Condemned to constant privations, he tried to
escape from the horrors of his real life by taking refuge in dreams.
Alone in his garret, after a day of unremitting toil, assailed by the
thousand longings of youth, Lecoq endeavored to devise some means of
suddenly making himself rich. All reasonable methods being beyond his
reach, it was not long before he was engaged in devising the worst
expedients. In short, this naturally moral and honest young man spent
much of his time in perpetrating--in fancy--the most abominable crimes.
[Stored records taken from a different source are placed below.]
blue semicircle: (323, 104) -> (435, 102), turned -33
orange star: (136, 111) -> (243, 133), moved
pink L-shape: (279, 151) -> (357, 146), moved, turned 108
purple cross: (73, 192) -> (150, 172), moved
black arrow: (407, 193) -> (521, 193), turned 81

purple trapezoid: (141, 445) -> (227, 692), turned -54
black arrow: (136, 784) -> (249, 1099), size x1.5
Sometimes he himself was frightened by the work of his imagination: for
an hour of recklessness might suffice to make him pass from the idea
to the fact, from theory to practise. This is the case with all
monomaniacs; an hour comes in which the strange conceptions that have
filled their brains can be no longer held in check.
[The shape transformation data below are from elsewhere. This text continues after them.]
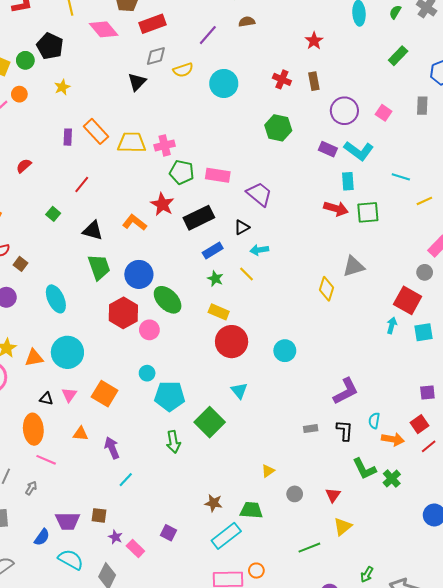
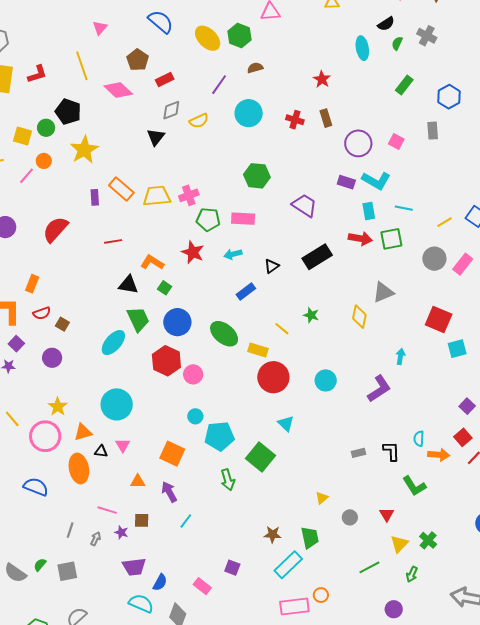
red rectangle: (153, 24) -> (165, 79), size x0.7
cyan circle: (224, 83) -> (249, 113), moved
yellow star: (62, 87) -> (84, 150), size x1.8
green hexagon: (278, 128) -> (257, 176), moved
red semicircle: (24, 166) -> (55, 229), size x1.8
cyan line: (401, 177) -> (404, 208), moved
red line: (82, 184) -> (113, 241), turned 48
purple trapezoid: (259, 194) -> (304, 205), moved
green square: (53, 214) -> (165, 288), moved
black rectangle: (199, 218) -> (317, 257), moved
orange L-shape: (135, 222) -> (152, 262), moved
cyan arrow: (259, 250) -> (233, 254), moved
gray circle: (425, 272) -> (434, 259), moved, size x1.5
yellow line: (247, 274) -> (282, 329), moved
green star: (215, 279) -> (311, 315), moved
cyan ellipse: (56, 299) -> (113, 343), moved, turned 72
green ellipse: (168, 300) -> (224, 334), moved
cyan arrow: (392, 325) -> (400, 357), moved
orange triangle: (34, 358) -> (83, 432), moved
purple L-shape: (346, 391) -> (379, 389), moved
purple square: (427, 393) -> (467, 406), turned -35
orange square: (105, 394) -> (172, 454), moved
orange ellipse: (33, 429) -> (79, 469), moved
green cross: (392, 479) -> (428, 540), moved
green trapezoid: (251, 510) -> (310, 538), turned 80
brown square: (99, 515) -> (142, 520), moved
blue semicircle: (42, 537) -> (160, 582), moved
purple star: (115, 537) -> (121, 532), moved
green arrow: (367, 574) -> (412, 574), moved

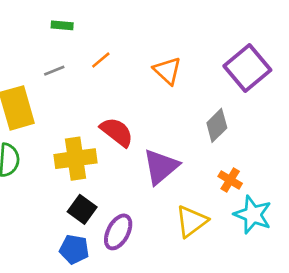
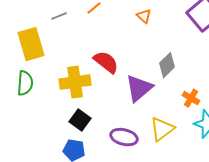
orange triangle: (167, 71) -> (144, 16), size x0.7
gray diamond: (217, 125) -> (167, 65), moved
purple ellipse: (118, 232) -> (124, 137), moved, turned 76

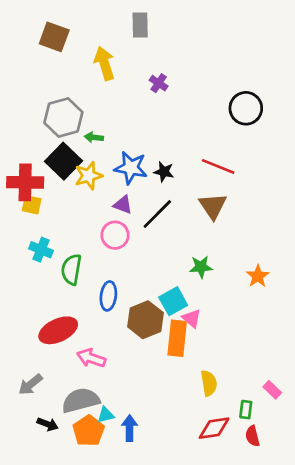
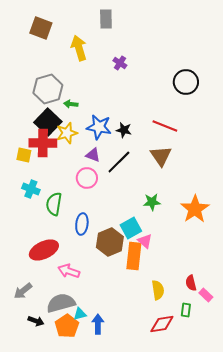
red cross: (25, 182) -> (43, 143), moved
orange star: (258, 276) -> (195, 209), size x1.6
red semicircle: (252, 436) -> (191, 283), moved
One day he could not refrain from exposing to his patron a little plan
he had conceived, which would enable him to obtain five or six hundred
francs from London. Two letters and a telegram were all that was
necessary, and the game was won. It was impossible to fail, and there
was no danger of arousing suspicion.
The astronomer, amazed at the simplicity of the plan, could but admire
it. On reflection, however, he concluded that it would not be prudent
for him to retain so ingenious a secretary in his service. This was
why, on the following day, he gave him a month's pay in advance, and
dismissed him, saying: "When one has your disposition, and is poor, one
may either become a famous thief or a great detective.